A process is a unit of work that produces part of a sitemap. Each process runs on its own thread, writes its own URL set, and becomes an entry in the sitemap index.

Static processes

A static process has no parameters. It runs once and writes one (possibly split) sitemap file.

SiteMaps.use(:file_system) do
configure { |c| c.url = 'https://example.com/sitemap.xml'; c.directory = 'public' }
process do |s|
s.add('/', priority: 1.0)
s.add('/about')
end
process :posts, 'posts/sitemap.xml' do |s|
Post.find_each { |post| s.add("/posts/#{post.slug}", lastmod: post.updated_at) }
end
end
  • Without an explicit name, the process is named :default.
  • Without an explicit location, a default filename is assigned.
  • The block receives a SitemapBuilder (s), on which add is called per URL.

Dynamic processes

A dynamic process has placeholders in its location template and corresponding kwargs. Each unique combination of kwargs produces a separate sitemap file.

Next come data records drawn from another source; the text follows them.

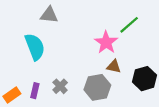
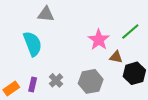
green line: (129, 25) -> (130, 32), moved
brown triangle: (114, 67) -> (116, 57), moved

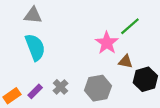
gray triangle: (46, 14) -> (33, 15), moved
green line: (130, 32) -> (130, 26), moved
purple rectangle: (33, 84) -> (35, 91), turned 32

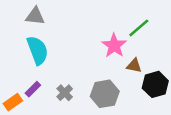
purple rectangle: (35, 91) -> (33, 89), moved

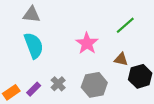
pink star: (114, 46) -> (87, 43), moved
purple rectangle: (33, 89) -> (34, 89), moved

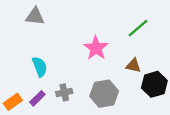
cyan semicircle: (34, 45) -> (40, 67), moved, size x0.7
gray cross: (58, 84) -> (64, 92), turned 32

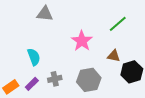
gray triangle: (35, 16) -> (45, 14), moved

process :monthly_posts, 'posts/%{year}-%{month}/sitemap.xml', year: 2024, month: 1 do |s, year:, month:, **|
Post.where('extract(year from published_at) = ? AND extract(month from published_at) = ?', year, month)
.find_each { |p| s.add("/posts/#{p.slug}", lastmod: p.updated_at) }
end

The kwargs passed to process are defaults; the real values come from Runner#enqueue:

runner = SiteMaps.generate(config_file: 'config/sitemap.rb')
runner.enqueue(:monthly_posts, year: 2024, month: 1)
runner.enqueue(:monthly_posts, year: 2024, month: 2)
runner.enqueue(:monthly_posts, year: 2024, month: 3)
runner.run

Or from the CLI:

Terminal window
bundle exec site_maps generate monthly_posts \
--config-file config/sitemap.rb \
--context=year:2024 month:1

Execution model

When you call runner.run:

  1. Each enqueued process is wrapped in a Concurrent::Future.
  2. The pool (default 4 threads, configurable via --max-threads) runs them in parallel.
  3. Each process builds a URLSet. When the set fills up (50,000 links, 1,000 news items, or 50 MB uncompressed), it’s finalized and written, and a new URLSet starts — automatically.
  4. After every process finishes, the sitemap index is aggregated and written to config.url.

Splitting rules

A URL set is finalized and rolled over when any of these apply:

  • Links reach config.max_links (default 50,000 — the sitemap spec limit).
  • News entries reach 1,000.
  • Uncompressed XML reaches 50 MB.

Split files are named by IncrementalLocation: posts/sitemap.xml becomes posts/sitemap1.xml, posts/sitemap2.xml, etc.

Index generation

A sitemap index is produced when:

  • More than one process exists,
  • A single process was split across multiple files, or
  • External sitemaps were added.

Otherwise a single urlset is written directly at config.url (the “inline” optimization).

Adding external sitemaps

Reference third-party or pre-existing sitemaps in the index:

SiteMaps.use(:file_system) do
configure { |c| c.url = 'https://example.com/sitemap.xml'; c.directory = 'public' }
external_sitemap('https://cdn.example.com/legacy-sitemap.xml', lastmod: Time.parse('2024-01-15'))
process { |s| s.add('/') }
end

Shared helpers across processes

Use extend_processes_with to add methods that every process block can call:

module Helpers
def post_path(post) = "/posts/#{post.slug}"
def published_posts = Post.where.not(published_at: nil)
end
SiteMaps.use(:file_system) do
configure { |c| c.url = 'https://example.com/sitemap.xml'; c.directory = 'public' }
extend_processes_with(Helpers)
process :posts do |s|
published_posts.find_each { |p| s.add(post_path(p), lastmod: p.updated_at) }
end
end

URL filters

Filters run per URL inside every process — use them for global exclusions or default attributes:

SiteMaps.use(:file_system) do
configure { |c| c.url = 'https://example.com/sitemap.xml'; c.directory = 'public' }
# Exclude any /admin path
url_filter { |url, _options| false if url.include?('/admin') }
# Boost blog priority
url_filter do |url, options|
if url.include?('/blog/')
options.merge(priority: 0.9, changefreq: 'daily')
else
options
end
end
process { |s| ... }
end

A filter returning false (or nil) excludes the URL entirely. Returning a hash replaces the options.

Re-running a single shard

Only regenerate what changed — the rest is preserved from the existing sitemap index:

runner = SiteMaps.generate(config_file: 'config/sitemap.rb')
runner.enqueue(:monthly_posts, year: 2024, month: 3) # only March
runner.run # Jan and Feb kept as-is

This is the main advantage of parameterized dynamic processes: you can rebuild one month’s shard on a cron and leave the rest untouched.